I read Andrew’s post on Robinson Cano and I couldn’t agree more. Luckily I’m an opinion-based guy and I won’t let the facts stand alone.
So today, instead of watching football, I’m watching specials on Heracleion and on Dwarka, home of the fabled Vishnu. I was brought to a tie with The Seattle Mariners and the ancient mariners of both cities. The area surrounding both cities is littered with ancient anchors … much like the recent past of baseball’s Mariners.
Cano’s 10-year, $240 million deal is going to be the anchor of the franchise that will keep them from ever getting above sea level ever again … or at least until his contract is up.
This is where I wish I was a professional writer like Andy. I’m at the fork in the road, and as I look left (attack the Mariners), and then right (question the greed over history by Cano) … Yogi Berra comes to mind so I’m just taking it!
First, the Mariners:
This team that has holes at all the crucial places (owner, front office, manager). How is a $240 million contract over the next 10 years going to help the Mariners more than hinder them?
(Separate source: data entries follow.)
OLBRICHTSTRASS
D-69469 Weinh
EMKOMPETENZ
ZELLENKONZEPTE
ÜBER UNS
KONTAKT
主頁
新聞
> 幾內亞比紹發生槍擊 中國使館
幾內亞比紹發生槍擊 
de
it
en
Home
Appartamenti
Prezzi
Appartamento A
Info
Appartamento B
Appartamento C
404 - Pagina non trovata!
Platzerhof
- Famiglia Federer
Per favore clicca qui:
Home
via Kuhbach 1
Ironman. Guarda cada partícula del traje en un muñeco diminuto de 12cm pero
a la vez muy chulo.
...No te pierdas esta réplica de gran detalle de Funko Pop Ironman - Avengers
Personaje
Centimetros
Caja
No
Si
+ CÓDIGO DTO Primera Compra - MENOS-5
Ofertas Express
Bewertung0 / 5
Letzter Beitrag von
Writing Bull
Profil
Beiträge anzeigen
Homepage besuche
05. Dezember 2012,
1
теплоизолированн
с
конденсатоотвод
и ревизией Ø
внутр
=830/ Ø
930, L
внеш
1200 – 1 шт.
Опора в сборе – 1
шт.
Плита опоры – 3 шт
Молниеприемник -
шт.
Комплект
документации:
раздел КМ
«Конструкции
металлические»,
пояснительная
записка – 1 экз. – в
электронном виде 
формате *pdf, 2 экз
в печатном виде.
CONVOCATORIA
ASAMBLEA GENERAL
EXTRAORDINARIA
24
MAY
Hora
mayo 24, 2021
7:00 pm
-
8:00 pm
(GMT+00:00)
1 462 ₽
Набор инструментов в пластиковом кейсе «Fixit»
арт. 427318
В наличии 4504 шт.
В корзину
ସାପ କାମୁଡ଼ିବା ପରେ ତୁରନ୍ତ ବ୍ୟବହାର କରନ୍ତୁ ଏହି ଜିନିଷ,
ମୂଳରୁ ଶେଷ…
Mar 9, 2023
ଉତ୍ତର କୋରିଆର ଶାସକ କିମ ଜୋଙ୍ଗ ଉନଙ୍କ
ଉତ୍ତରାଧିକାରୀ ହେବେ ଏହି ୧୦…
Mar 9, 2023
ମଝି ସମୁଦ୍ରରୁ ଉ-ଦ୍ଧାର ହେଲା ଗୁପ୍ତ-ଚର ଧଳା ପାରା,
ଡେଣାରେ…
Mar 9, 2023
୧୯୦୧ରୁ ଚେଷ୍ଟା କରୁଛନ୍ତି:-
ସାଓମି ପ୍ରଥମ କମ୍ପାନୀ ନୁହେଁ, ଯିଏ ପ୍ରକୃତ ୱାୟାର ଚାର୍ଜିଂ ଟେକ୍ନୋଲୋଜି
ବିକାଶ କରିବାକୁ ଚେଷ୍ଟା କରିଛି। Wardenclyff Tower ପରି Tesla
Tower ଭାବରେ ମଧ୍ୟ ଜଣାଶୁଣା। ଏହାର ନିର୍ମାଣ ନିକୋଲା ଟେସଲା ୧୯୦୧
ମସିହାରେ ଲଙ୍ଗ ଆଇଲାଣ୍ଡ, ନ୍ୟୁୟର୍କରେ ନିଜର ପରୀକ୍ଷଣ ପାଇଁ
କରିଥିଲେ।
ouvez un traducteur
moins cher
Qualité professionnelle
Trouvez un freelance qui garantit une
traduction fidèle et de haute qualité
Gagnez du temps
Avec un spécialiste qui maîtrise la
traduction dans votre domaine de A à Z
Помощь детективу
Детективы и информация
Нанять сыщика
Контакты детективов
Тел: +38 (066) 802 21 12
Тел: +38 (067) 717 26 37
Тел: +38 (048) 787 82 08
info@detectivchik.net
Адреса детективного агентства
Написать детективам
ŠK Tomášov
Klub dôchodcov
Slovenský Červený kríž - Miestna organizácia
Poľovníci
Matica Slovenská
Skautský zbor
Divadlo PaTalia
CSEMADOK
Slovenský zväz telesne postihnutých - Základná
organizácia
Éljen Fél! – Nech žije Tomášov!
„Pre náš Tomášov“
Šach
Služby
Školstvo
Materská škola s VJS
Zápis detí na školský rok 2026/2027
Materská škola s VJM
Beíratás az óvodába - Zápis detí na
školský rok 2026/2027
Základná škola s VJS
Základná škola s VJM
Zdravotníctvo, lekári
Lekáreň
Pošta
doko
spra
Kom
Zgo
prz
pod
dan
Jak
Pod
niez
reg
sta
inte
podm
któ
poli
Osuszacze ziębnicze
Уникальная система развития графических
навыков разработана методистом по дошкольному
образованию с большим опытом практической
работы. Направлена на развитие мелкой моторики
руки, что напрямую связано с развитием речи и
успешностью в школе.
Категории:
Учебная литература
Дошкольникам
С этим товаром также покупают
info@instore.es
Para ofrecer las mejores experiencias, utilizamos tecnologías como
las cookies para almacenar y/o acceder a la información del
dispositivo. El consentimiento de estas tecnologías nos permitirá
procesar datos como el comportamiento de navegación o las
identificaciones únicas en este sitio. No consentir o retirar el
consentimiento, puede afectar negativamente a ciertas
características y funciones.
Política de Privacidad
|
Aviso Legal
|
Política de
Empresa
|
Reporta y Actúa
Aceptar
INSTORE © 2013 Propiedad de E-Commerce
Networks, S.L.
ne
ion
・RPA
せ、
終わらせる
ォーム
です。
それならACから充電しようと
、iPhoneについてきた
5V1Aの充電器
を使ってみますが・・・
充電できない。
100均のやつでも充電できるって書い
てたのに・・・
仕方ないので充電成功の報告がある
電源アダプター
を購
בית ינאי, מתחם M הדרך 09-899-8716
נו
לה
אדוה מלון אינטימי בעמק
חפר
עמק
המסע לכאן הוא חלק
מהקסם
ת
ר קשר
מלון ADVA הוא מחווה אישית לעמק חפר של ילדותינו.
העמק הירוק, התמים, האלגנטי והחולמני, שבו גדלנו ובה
It’s just a major problem when you look at the length of the commitment. Then, couple it with the dysfunction running rampant throughout the organization, according to the Seattle Times, and it becomes pretty easy for me to shake my head in disbelief at this signing.
Second, Robinson Cano:
No offense to Dustin Pedroia in Boston, but being the best second baseman in the biggest market, on the most important team in the league, Cano was all but guaranteed a plaques both in center field at Yankee Stadium and, someday, Cooperstown. By moving to Seattle I see him being lost a lot like those anchors in Dwarka, and, possibly worse, being remembered like anchors named Sexson and Figgins.